I guess not...I was just wondering since the term "colored" has negative connotations.
Aimee, I think you missed a question word in your question, and that's what Vortex meant. Did you mean to ask something along the lines of:
Is that [the reason or why] the name has not been changed?
(That is, the wording of your question was "Is that the name has not been changed?")
YES! Duh.
Hi, I'm Aimee and this is exactly the reason I am taking writing classes. Also an idiot.
Is that the reason WHY it has not been changed?
That's just stupid fingers, Aimee. I get them all the time. I know the difference between their/they're/there quite well, but my fingers go too fast, or something.

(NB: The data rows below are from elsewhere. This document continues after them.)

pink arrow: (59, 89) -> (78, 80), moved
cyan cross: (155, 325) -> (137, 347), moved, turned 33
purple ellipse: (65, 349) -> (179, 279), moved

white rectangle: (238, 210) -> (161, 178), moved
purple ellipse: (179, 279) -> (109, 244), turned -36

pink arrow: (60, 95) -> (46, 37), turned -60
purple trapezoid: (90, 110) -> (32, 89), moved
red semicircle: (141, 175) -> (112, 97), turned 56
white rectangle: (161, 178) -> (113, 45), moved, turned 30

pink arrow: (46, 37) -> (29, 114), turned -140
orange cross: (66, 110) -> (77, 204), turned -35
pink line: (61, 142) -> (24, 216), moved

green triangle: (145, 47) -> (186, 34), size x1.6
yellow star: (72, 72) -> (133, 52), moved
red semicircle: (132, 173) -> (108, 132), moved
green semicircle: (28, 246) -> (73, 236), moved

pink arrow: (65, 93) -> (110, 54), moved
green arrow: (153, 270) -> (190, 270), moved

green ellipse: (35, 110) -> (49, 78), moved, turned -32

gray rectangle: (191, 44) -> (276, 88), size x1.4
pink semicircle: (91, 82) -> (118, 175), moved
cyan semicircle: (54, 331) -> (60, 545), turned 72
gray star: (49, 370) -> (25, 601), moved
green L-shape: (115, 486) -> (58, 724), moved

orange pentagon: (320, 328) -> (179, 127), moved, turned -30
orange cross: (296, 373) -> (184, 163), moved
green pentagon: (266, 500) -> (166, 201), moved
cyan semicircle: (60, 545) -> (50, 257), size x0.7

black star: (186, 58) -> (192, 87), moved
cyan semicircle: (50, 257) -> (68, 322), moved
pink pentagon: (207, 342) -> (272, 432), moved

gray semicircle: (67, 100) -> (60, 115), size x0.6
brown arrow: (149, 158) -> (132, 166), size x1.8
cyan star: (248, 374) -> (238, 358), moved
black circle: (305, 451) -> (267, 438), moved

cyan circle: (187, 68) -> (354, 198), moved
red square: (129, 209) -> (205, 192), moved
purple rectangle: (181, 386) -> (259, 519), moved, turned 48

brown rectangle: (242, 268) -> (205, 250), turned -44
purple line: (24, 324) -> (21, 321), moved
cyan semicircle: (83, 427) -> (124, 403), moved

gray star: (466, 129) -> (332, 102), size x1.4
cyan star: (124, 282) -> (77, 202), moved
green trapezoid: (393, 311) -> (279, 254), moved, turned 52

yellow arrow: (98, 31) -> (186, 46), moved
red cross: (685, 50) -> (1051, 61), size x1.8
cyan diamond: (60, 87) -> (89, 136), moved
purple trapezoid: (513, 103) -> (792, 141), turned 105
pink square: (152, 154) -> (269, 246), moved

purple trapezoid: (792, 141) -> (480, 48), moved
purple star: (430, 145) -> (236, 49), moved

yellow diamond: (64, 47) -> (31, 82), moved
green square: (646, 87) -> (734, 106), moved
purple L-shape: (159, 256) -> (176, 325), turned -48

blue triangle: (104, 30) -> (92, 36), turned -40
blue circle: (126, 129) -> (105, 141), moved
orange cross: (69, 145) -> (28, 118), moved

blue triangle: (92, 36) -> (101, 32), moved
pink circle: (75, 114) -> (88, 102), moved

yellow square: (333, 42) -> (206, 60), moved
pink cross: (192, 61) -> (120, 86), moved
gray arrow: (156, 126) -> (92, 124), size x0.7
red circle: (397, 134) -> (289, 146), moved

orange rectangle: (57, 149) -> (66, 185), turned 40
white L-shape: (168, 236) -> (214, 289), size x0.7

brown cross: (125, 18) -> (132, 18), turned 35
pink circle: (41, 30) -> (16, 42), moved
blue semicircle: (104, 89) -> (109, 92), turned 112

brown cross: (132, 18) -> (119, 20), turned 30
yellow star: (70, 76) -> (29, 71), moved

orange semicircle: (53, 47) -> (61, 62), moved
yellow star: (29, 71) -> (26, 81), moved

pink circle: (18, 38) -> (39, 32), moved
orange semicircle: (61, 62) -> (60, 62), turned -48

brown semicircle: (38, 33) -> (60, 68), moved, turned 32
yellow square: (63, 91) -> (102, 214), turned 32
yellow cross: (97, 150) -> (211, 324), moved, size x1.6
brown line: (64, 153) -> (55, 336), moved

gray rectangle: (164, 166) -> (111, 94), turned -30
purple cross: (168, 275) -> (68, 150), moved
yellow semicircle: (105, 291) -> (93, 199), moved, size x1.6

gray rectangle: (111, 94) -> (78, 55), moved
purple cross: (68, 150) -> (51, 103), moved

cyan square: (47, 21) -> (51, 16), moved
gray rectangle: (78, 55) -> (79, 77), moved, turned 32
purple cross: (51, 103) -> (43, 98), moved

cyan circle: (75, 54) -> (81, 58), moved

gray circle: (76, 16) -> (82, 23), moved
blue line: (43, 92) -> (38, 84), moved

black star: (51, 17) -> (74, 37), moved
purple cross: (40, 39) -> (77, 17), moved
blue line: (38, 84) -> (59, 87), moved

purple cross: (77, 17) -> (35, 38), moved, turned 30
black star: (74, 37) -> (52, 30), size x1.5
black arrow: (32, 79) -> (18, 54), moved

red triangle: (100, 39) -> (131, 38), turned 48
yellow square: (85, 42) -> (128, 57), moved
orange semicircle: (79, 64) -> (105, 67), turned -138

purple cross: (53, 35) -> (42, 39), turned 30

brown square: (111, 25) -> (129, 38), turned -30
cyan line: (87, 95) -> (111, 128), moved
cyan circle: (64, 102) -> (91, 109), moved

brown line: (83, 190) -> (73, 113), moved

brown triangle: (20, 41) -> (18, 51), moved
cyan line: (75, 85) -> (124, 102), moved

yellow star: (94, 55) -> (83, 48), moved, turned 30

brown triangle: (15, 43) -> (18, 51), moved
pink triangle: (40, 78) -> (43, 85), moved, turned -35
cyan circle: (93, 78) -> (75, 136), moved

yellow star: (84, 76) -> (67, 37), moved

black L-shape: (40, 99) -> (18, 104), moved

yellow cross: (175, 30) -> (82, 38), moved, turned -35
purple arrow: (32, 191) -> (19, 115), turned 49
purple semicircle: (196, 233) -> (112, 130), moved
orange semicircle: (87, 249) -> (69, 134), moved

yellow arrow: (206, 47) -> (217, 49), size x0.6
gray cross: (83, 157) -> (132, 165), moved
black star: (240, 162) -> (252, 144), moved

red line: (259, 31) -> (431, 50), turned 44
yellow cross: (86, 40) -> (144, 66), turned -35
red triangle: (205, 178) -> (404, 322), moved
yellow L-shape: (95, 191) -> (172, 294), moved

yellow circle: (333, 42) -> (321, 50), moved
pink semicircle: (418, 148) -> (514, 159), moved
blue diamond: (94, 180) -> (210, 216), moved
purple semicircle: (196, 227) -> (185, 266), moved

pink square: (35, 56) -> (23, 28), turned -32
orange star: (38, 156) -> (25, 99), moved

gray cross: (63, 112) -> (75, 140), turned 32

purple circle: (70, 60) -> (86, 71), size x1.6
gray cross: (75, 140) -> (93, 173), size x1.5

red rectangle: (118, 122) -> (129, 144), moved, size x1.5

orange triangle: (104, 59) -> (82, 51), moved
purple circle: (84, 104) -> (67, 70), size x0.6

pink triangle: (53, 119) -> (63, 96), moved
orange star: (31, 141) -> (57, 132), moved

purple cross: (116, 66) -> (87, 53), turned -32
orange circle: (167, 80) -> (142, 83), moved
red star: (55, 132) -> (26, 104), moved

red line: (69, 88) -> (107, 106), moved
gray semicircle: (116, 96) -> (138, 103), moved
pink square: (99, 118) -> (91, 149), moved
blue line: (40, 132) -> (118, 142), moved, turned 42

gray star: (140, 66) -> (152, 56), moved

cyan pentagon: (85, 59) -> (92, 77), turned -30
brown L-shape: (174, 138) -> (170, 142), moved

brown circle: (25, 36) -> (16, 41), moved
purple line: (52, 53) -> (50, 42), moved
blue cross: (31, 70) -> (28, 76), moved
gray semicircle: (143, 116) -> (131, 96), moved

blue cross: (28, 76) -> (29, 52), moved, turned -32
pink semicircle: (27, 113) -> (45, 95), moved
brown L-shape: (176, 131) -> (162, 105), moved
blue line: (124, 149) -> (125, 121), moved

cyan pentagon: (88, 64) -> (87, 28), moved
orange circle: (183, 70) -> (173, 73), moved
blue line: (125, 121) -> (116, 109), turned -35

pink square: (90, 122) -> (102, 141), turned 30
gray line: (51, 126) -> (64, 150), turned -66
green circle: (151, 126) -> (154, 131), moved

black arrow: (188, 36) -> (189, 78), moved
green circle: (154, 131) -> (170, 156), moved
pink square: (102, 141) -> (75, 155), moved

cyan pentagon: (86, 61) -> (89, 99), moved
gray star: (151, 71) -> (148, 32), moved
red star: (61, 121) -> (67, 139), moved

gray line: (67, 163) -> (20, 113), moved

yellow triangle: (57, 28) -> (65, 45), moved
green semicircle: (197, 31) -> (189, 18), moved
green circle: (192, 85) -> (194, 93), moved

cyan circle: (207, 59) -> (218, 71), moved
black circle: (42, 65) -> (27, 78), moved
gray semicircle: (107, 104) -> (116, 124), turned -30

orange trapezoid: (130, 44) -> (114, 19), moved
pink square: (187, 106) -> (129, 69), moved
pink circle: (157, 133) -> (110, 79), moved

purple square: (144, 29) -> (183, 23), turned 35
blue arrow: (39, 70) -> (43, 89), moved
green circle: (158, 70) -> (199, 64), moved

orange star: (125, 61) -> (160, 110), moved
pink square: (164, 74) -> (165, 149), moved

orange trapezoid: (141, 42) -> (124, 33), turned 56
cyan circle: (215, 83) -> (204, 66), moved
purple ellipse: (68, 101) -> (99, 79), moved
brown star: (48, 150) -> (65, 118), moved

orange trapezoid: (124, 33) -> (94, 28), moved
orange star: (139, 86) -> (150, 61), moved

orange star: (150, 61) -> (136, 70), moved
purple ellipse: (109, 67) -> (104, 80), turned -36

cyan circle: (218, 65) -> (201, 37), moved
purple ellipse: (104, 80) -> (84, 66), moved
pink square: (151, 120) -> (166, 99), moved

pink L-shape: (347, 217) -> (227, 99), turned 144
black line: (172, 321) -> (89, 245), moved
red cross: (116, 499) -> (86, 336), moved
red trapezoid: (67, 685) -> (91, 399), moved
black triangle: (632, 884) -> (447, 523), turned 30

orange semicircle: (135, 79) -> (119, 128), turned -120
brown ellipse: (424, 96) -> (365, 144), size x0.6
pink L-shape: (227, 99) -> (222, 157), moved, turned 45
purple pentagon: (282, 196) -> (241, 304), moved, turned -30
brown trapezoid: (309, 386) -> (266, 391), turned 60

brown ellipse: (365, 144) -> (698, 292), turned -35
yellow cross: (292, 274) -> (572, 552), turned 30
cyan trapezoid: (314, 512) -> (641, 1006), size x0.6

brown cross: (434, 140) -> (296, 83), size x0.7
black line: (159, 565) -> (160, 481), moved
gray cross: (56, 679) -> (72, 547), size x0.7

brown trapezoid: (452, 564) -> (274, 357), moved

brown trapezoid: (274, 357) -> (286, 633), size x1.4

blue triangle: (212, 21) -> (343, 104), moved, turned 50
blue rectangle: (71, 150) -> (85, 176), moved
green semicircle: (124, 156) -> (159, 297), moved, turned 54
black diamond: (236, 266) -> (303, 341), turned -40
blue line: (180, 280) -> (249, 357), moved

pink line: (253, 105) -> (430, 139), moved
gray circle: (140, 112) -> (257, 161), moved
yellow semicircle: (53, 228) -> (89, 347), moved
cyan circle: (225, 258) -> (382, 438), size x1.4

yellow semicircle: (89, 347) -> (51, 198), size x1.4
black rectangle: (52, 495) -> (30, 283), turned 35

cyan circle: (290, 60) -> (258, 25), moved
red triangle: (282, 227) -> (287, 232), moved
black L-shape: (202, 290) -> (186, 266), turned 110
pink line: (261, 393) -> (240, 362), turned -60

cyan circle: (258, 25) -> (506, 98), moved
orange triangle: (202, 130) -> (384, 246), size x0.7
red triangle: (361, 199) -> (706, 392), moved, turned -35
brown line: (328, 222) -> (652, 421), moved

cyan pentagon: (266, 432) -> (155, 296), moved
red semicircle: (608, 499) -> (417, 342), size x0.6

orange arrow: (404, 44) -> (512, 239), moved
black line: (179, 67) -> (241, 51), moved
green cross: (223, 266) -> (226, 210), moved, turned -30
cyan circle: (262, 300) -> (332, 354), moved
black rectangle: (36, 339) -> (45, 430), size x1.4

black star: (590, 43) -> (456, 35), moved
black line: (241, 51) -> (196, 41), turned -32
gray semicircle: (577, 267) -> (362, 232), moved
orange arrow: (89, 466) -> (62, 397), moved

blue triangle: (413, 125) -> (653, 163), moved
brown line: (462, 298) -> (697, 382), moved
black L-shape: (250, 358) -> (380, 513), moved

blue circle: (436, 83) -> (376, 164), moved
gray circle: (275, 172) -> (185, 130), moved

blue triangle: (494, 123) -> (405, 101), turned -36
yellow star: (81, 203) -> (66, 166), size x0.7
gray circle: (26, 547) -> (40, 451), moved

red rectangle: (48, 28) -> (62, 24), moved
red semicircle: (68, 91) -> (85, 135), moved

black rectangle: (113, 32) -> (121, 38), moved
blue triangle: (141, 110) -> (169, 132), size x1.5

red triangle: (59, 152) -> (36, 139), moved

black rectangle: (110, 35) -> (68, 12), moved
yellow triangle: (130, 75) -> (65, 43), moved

Also, when I'm editing, I tend to leave in/out words that make the whole new thing (which I think is so much better than my first attempt) make no sense at all.
Fortunately, most of you are all messed up on Fernet all the time.
I'll tell you what's messed up--the fact (which I just found out now) that even though there's a library not one mile from my apartment, my "home" library is actually the one three miles down the road. Oh, well, it just means that I have to get my official card first before I can go to the nearer one and be entered into their system.
In semi-topical news, the job my DH just accepted is with the Oneida Indian Nation. (Upstate New York, for those playing along at home.)
Is that the reason WHY it has not been changed?
ah, yes! thank you Cindy! I don't know if it's an homage so much that a name change would confuse people, I think.
Wonkette photo essay on the Rayburn House Office Building situation: [link]
This caption cracked me up:
“This guy’s name is John Turley, apparently he was one of the first let out of the building, other than that, he doesn’t know shit.”
eta:
So what caused this whole ruckus? According to CNN, the “suspected sounds of gunshots heard in a House office building were made by a mechanic using a pneumatic hammer on an elevator.”
I think the problem is that all the words are fraught with trying to group all Native North Americans in one group, when they identify with their own specific communities.
I'd think since I can be black and Jamaican and West Indian that it's not a huge deal to be identified with different terms--some of which encompass each others, and some that just overlap.